Johnson kündigt eine politische Initiative nach der anderen an

Der neue Plan: Nach erfolgreichem Misstrauensvotum schafft es die geeinte Opposition zusammen mit konservativen Überläufern, eine „Regierung der nationalen Einheit“ aufzustellen. Einzige Aufgabe: einen Brief mit der Bitte um Verlängerung nach Brüssel zu schicken.

In jedem Fall steuert das Vereinigte Königreich auf Neuwahlen zu. Nachdem die Konservativen vergangene Woche in einer Nachwahl zum Unterhaus einen Sitz verloren haben, beträgt die Mehrheit der Regierung im Parlament nur noch eine Stimme. Die Downing Street hat deswegen schon jetzt in einen Wahlkampfmodus umgeschaltet.

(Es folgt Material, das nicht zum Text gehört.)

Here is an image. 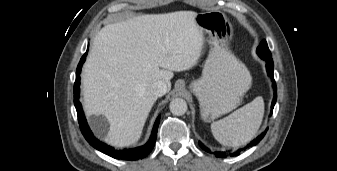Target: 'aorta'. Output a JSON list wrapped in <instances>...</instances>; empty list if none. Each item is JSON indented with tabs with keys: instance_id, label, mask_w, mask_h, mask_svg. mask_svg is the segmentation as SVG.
<instances>
[{
	"instance_id": "aorta-1",
	"label": "aorta",
	"mask_w": 337,
	"mask_h": 171,
	"mask_svg": "<svg viewBox=\"0 0 337 171\" xmlns=\"http://www.w3.org/2000/svg\"><path fill=\"white\" fill-rule=\"evenodd\" d=\"M170 111L173 115L182 116L186 113L188 107L187 103L182 98H175L170 102Z\"/></svg>"
}]
</instances>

Kaum ein Tag vergeht, an dem der Premierminister nicht eine neue politische Initiative ankündigt, seien es Milliarden-Spritzen für den öffentlichen Transport oder für den Gesundheitsdienst. Und mit Dominic Cummings, dem neuen Chefberater von Boris Johnson, ist ein Chefstratege in die Downing Street gekommen, der vor drei Jahren schon geholfen hat, das Brexit-Referendum zu gewinnen.